You probably expect to locate uninvited offspring seedlings growing under the adult tree in your yard. Many people happily regard these young plants as free trees. As for seedlings of unknown origin poking out of the dirt, you may or might not be pleased to obtain these questionable presents in the wind, birds or other wildlife. Tree seeds are designed to get about. Regrettably, a tree that starts to root in a tree on your yard might very well mature into a specimen that you may not find desirable. You are better off getting rid of it while it is still small and relatively easy to get rid of.
Check your landscape weekly during the growing season for unwelcome tree sprouts. Begin early spring, even if you’re still anticipating frost locally.

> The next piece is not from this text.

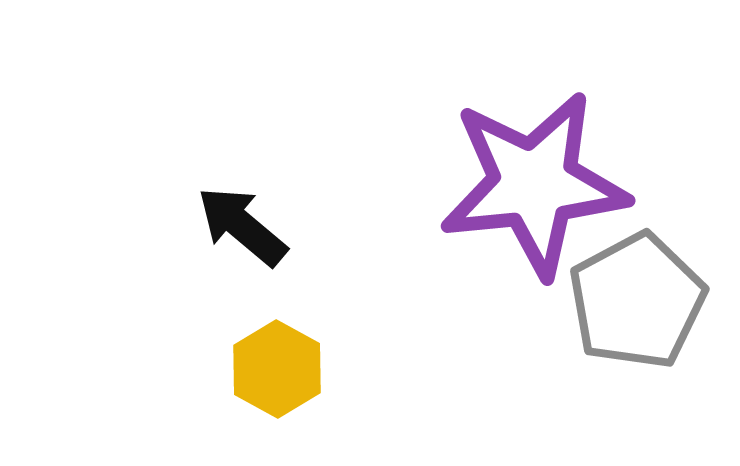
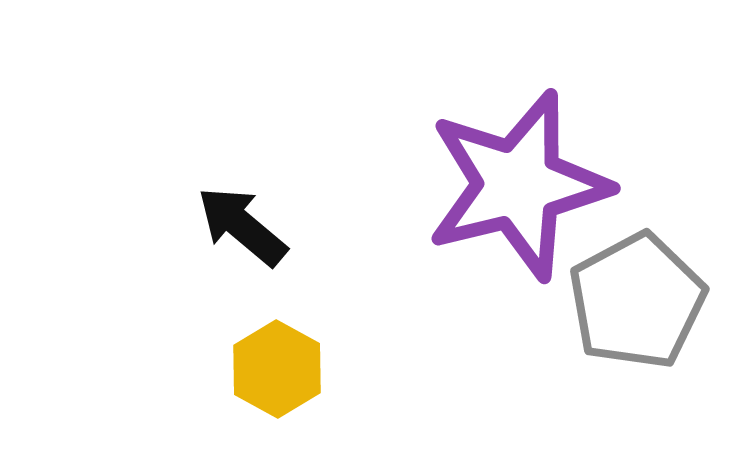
purple star: moved 16 px left, 1 px down; rotated 8 degrees counterclockwise
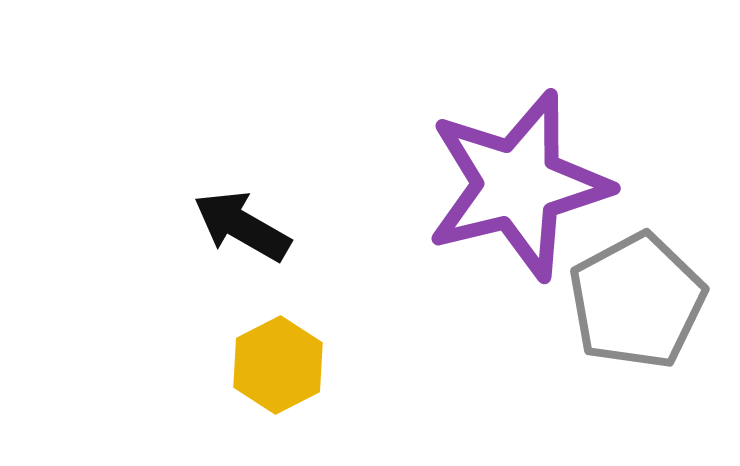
black arrow: rotated 10 degrees counterclockwise
yellow hexagon: moved 1 px right, 4 px up; rotated 4 degrees clockwise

Pull fresh tree seedlings up from the roots and then destroy them immediately. If you identify a seedling as a freebie which you would like to keep, leave it where it is and nurture it. Dig it up and pot it if you’re not happy with the plant’s present location. It is possible to relocate it into a more suitable spot in your landscape whenever the ground is workable.
Permit a bigger or more stubborn side seedling tree to grow unmolested if you’re unable to pull this up. Leave it alone until it becomes established and leafs out well. Cut off the stem about two inches above ground level with pruning shears while the plant is actively growing between late May and early September.
Employ a powerful systemic herbicide like glyphosate generously into the plant’s cut surface straight away. The simplest way to do this is using a foam paintbrush. The living plant tissues exposed by the cut quickly absorb substances like herbicides. The toxin will travel in the cut into the roots and also the young tree will die soon.
Discard or destroy unwanted pulled tree starts. Don’t toss them on the compost heap, where they can easily take root and start to climb again.
Mow seedlings if there are too many to pull or to bargain with singly. Many trees scatter seeds prolifically, producing enough starts to cause you to feel as though you’re raising a tree farm. Mowing cuts off and destroys the growing tips of young seedlings of woody plants, effectively killing them.